WHAT TO DO — Please repeat, exactly as written, the line containing "At Smile Again Physiotherapy" and every line after it through the end of the records below.

RECORDS FOR THIS TASK —
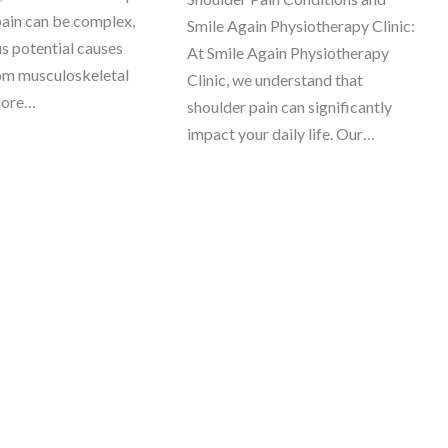
pain can be complex,
Smile Again Physiotherapy Clinic:
us potential causes
At Smile Again Physiotherapy
om musculoskeletal
Clinic, we understand that
more…
shoulder pain can significantly
impact your daily life. Our…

RESPONSE TO THIS TASK —
At Smile Again Physiotherapy
om musculoskeletal
Clinic, we understand that
more…
shoulder pain can significantly
impact your daily life. Our…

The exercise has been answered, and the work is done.